Kavanaugh’s Supreme Court nomination means Durbin and Leahy, who are both still members of the Judiciary Committee, can reopen the matter. The day after Kavanaugh’s nomination, Durbin tweeted his 2007 letter, saying, “I’m still waiting for an answer.” Durbin declined an interview request, but during a committee hearing on Thursday, he mentioned the letter again. “He’s going to get a chance to respond now, when he appears before this committee under oath, as to what he was trying to tell us, and what he actually did tell us when it came to this important issue,” Durbin said. Leahy’s office also declined an interview request. The White House declined to comment.

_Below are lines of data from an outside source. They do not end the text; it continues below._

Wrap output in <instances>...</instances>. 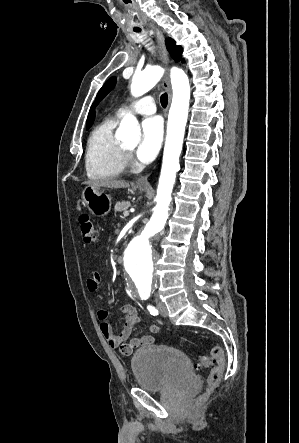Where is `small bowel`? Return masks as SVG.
I'll return each mask as SVG.
<instances>
[{
  "label": "small bowel",
  "mask_w": 299,
  "mask_h": 443,
  "mask_svg": "<svg viewBox=\"0 0 299 443\" xmlns=\"http://www.w3.org/2000/svg\"><path fill=\"white\" fill-rule=\"evenodd\" d=\"M101 281L100 273L93 272L87 280L86 286L89 292H96ZM118 314L123 316V322L119 332H115L111 324L108 322L109 313L105 309L97 312V317L101 321V331L111 347L120 348L124 354H129L133 349L145 348L152 346L157 338L154 335H143L140 337H132L133 327L139 321V315L136 308L131 304H125L119 308ZM151 333L155 334L160 331L158 324L149 325ZM126 343V341H128Z\"/></svg>",
  "instance_id": "1"
}]
</instances>
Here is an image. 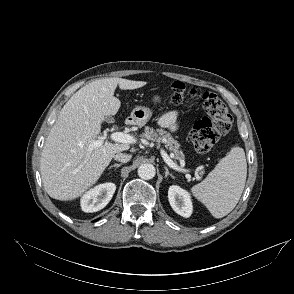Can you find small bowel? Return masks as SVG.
Wrapping results in <instances>:
<instances>
[{"mask_svg":"<svg viewBox=\"0 0 294 294\" xmlns=\"http://www.w3.org/2000/svg\"><path fill=\"white\" fill-rule=\"evenodd\" d=\"M159 124L162 127L168 128L171 131L177 129V113L174 111L167 112L162 115L159 119Z\"/></svg>","mask_w":294,"mask_h":294,"instance_id":"obj_1","label":"small bowel"}]
</instances>
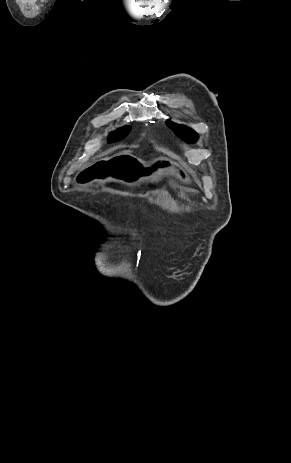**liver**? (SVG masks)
Wrapping results in <instances>:
<instances>
[{
    "mask_svg": "<svg viewBox=\"0 0 291 463\" xmlns=\"http://www.w3.org/2000/svg\"><path fill=\"white\" fill-rule=\"evenodd\" d=\"M129 152H130V151H123L122 153H125V154H126V153H129Z\"/></svg>",
    "mask_w": 291,
    "mask_h": 463,
    "instance_id": "6515ba94",
    "label": "liver"
}]
</instances>
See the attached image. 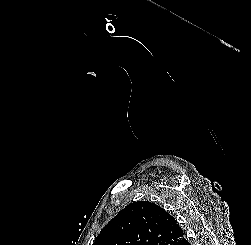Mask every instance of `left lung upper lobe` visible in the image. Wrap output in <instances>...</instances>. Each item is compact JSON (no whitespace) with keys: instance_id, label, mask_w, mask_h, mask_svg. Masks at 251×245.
<instances>
[{"instance_id":"left-lung-upper-lobe-1","label":"left lung upper lobe","mask_w":251,"mask_h":245,"mask_svg":"<svg viewBox=\"0 0 251 245\" xmlns=\"http://www.w3.org/2000/svg\"><path fill=\"white\" fill-rule=\"evenodd\" d=\"M184 237L183 229L163 208L137 201L122 209L93 245H176Z\"/></svg>"}]
</instances>
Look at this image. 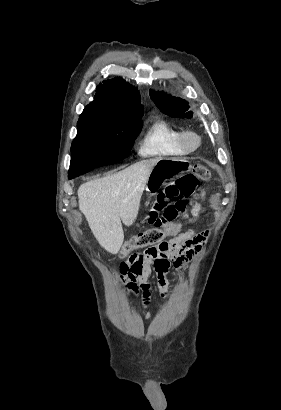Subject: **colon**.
Instances as JSON below:
<instances>
[{
    "label": "colon",
    "mask_w": 281,
    "mask_h": 410,
    "mask_svg": "<svg viewBox=\"0 0 281 410\" xmlns=\"http://www.w3.org/2000/svg\"><path fill=\"white\" fill-rule=\"evenodd\" d=\"M210 177L211 171L206 166L196 165L192 173L167 185L152 205L149 214L152 227L126 241L120 252L121 257H127L134 250L159 244L179 224V218L186 216L187 200L195 196L200 182Z\"/></svg>",
    "instance_id": "colon-1"
}]
</instances>
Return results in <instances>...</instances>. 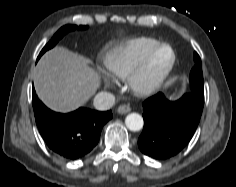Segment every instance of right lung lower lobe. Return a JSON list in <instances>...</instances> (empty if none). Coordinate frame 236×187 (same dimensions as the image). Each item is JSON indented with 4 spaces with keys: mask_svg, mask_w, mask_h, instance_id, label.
<instances>
[{
    "mask_svg": "<svg viewBox=\"0 0 236 187\" xmlns=\"http://www.w3.org/2000/svg\"><path fill=\"white\" fill-rule=\"evenodd\" d=\"M36 124L48 147L68 160L88 155L99 141L101 130L112 118V112L88 108L62 114L48 109L32 90Z\"/></svg>",
    "mask_w": 236,
    "mask_h": 187,
    "instance_id": "obj_1",
    "label": "right lung lower lobe"
}]
</instances>
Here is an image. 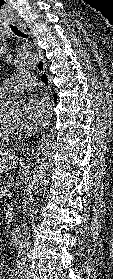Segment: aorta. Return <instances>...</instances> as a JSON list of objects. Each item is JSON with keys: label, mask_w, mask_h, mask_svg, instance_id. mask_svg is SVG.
Segmentation results:
<instances>
[{"label": "aorta", "mask_w": 113, "mask_h": 279, "mask_svg": "<svg viewBox=\"0 0 113 279\" xmlns=\"http://www.w3.org/2000/svg\"><path fill=\"white\" fill-rule=\"evenodd\" d=\"M18 68H31L35 64L33 51L22 52L15 62ZM53 141L49 136H44L39 141L37 148L36 163L31 181V194L41 196L49 183L53 168Z\"/></svg>", "instance_id": "1"}]
</instances>
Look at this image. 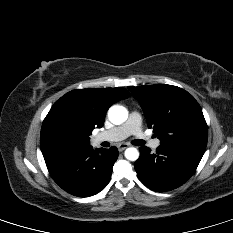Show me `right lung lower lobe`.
Instances as JSON below:
<instances>
[{
    "label": "right lung lower lobe",
    "mask_w": 233,
    "mask_h": 233,
    "mask_svg": "<svg viewBox=\"0 0 233 233\" xmlns=\"http://www.w3.org/2000/svg\"><path fill=\"white\" fill-rule=\"evenodd\" d=\"M42 154L53 180L66 192L88 197L100 192L110 181L118 158L117 148H51Z\"/></svg>",
    "instance_id": "98d812e1"
}]
</instances>
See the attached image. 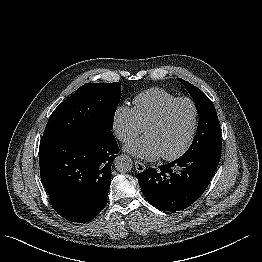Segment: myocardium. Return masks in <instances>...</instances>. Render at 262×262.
Segmentation results:
<instances>
[{
	"instance_id": "obj_1",
	"label": "myocardium",
	"mask_w": 262,
	"mask_h": 262,
	"mask_svg": "<svg viewBox=\"0 0 262 262\" xmlns=\"http://www.w3.org/2000/svg\"><path fill=\"white\" fill-rule=\"evenodd\" d=\"M180 102H188L189 104H191L192 108H193V123H192V127H191V131L190 134L188 136V139L186 141V143L175 153L171 154V155H162V158L166 161H173L176 160L178 158H180L181 156H183L191 147L196 132H197V128H198V122H199V109L198 106L196 104V102L189 98V97H179L173 101H171L170 103H168L160 112L159 114L146 126V130L150 127H155L158 125H161L168 113L170 112V110L178 103Z\"/></svg>"
}]
</instances>
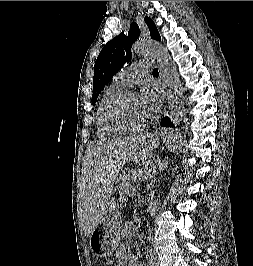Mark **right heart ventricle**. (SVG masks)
Returning <instances> with one entry per match:
<instances>
[{
    "label": "right heart ventricle",
    "instance_id": "1",
    "mask_svg": "<svg viewBox=\"0 0 253 266\" xmlns=\"http://www.w3.org/2000/svg\"><path fill=\"white\" fill-rule=\"evenodd\" d=\"M125 89V86L121 85L117 81L113 82L105 90L99 102L96 112V134L99 139L106 140L116 138L124 132L119 131L111 127L106 119L107 110L111 102Z\"/></svg>",
    "mask_w": 253,
    "mask_h": 266
}]
</instances>
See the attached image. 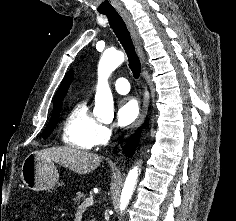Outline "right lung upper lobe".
Masks as SVG:
<instances>
[{"instance_id":"right-lung-upper-lobe-1","label":"right lung upper lobe","mask_w":236,"mask_h":221,"mask_svg":"<svg viewBox=\"0 0 236 221\" xmlns=\"http://www.w3.org/2000/svg\"><path fill=\"white\" fill-rule=\"evenodd\" d=\"M72 78H73V71L71 70L65 75L58 91L56 92L53 106H56L62 103V100L64 96L66 95L67 90L70 86Z\"/></svg>"}]
</instances>
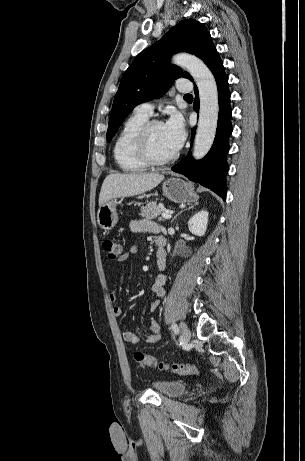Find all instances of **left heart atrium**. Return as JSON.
Wrapping results in <instances>:
<instances>
[{"label": "left heart atrium", "instance_id": "left-heart-atrium-1", "mask_svg": "<svg viewBox=\"0 0 305 461\" xmlns=\"http://www.w3.org/2000/svg\"><path fill=\"white\" fill-rule=\"evenodd\" d=\"M163 125L168 142L175 151L179 150L186 138L183 118L180 114L174 113Z\"/></svg>", "mask_w": 305, "mask_h": 461}]
</instances>
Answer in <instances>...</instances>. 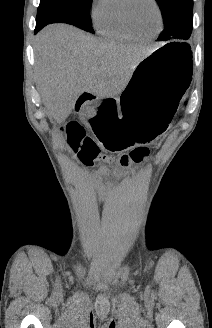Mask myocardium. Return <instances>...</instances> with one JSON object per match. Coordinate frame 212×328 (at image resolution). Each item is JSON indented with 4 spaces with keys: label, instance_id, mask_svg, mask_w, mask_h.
<instances>
[{
    "label": "myocardium",
    "instance_id": "1",
    "mask_svg": "<svg viewBox=\"0 0 212 328\" xmlns=\"http://www.w3.org/2000/svg\"><path fill=\"white\" fill-rule=\"evenodd\" d=\"M136 0H125V4H124V17L126 20V23L128 24V26L137 34H141L142 30L136 25V23L134 22L133 16H132V7L133 4L135 3ZM150 2L154 5L158 16H159V27L158 29L155 31V33H159L163 27L164 24V17H163V13L161 10V7L158 3L157 0H150Z\"/></svg>",
    "mask_w": 212,
    "mask_h": 328
}]
</instances>
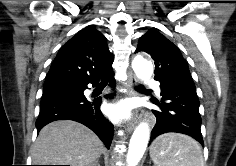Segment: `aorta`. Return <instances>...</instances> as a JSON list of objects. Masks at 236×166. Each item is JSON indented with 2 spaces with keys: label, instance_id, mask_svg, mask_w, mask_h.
<instances>
[{
  "label": "aorta",
  "instance_id": "obj_1",
  "mask_svg": "<svg viewBox=\"0 0 236 166\" xmlns=\"http://www.w3.org/2000/svg\"><path fill=\"white\" fill-rule=\"evenodd\" d=\"M132 68L136 76L142 80H148L153 74L151 61L136 56L132 61ZM150 136V129L147 123H141L133 132L130 139L127 154V166H136L144 155Z\"/></svg>",
  "mask_w": 236,
  "mask_h": 166
}]
</instances>
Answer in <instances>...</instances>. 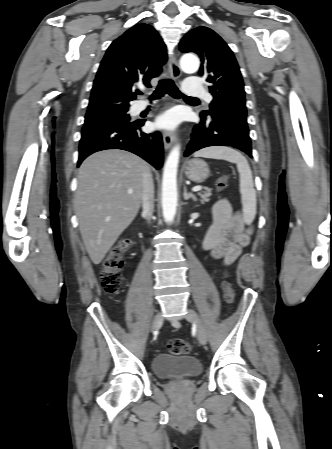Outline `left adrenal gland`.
<instances>
[{"label": "left adrenal gland", "mask_w": 332, "mask_h": 449, "mask_svg": "<svg viewBox=\"0 0 332 449\" xmlns=\"http://www.w3.org/2000/svg\"><path fill=\"white\" fill-rule=\"evenodd\" d=\"M183 197H184L185 200H188L190 198H192L194 201L197 200L196 196L193 193H188L187 192V187L186 186H184Z\"/></svg>", "instance_id": "obj_1"}]
</instances>
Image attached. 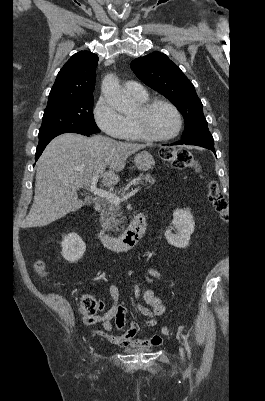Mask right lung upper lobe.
<instances>
[{"mask_svg":"<svg viewBox=\"0 0 265 401\" xmlns=\"http://www.w3.org/2000/svg\"><path fill=\"white\" fill-rule=\"evenodd\" d=\"M97 62L98 56L92 52L81 51L74 54L59 71L47 105L92 95Z\"/></svg>","mask_w":265,"mask_h":401,"instance_id":"obj_1","label":"right lung upper lobe"}]
</instances>
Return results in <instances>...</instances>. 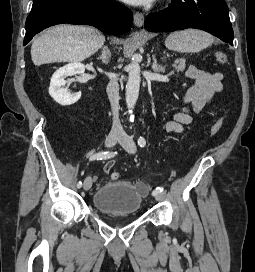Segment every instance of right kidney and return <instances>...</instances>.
<instances>
[{
  "instance_id": "1",
  "label": "right kidney",
  "mask_w": 255,
  "mask_h": 272,
  "mask_svg": "<svg viewBox=\"0 0 255 272\" xmlns=\"http://www.w3.org/2000/svg\"><path fill=\"white\" fill-rule=\"evenodd\" d=\"M85 72V65L82 63H71L59 68L52 76L49 87L50 96L60 105L69 106L76 103L80 97L81 92L69 93L65 86V77L83 74Z\"/></svg>"
}]
</instances>
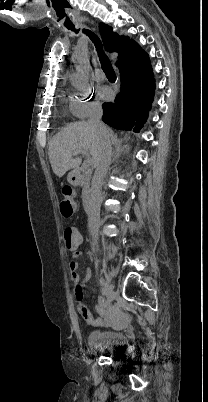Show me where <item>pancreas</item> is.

The key will likely be the documents that the Judiciary Committee receives pertaining to Kavanaugh, in what’s expected to be the largest tranche of papers ever produced on any judicial nominee. Those papers could help clarify the 2002 meeting that the Post and NPR reported, as well as offer more indications of what Kavanaugh knew. Kavanaugh will likely tell senators that even if he consulted about Kennedy, he was not directly involved in crafting detainee policy. Democrats are likely to argue that Kavanaugh misled them, in that he suggested he wasn’t aware of the policy discussions at all. Unhelpfully for Kavanaugh, the former Bush aide Karl Rove, who strongly supports the judge’s nomination, told Neil Cavuto that as staff secretary, Kavanaugh was involved in almost all policy issues.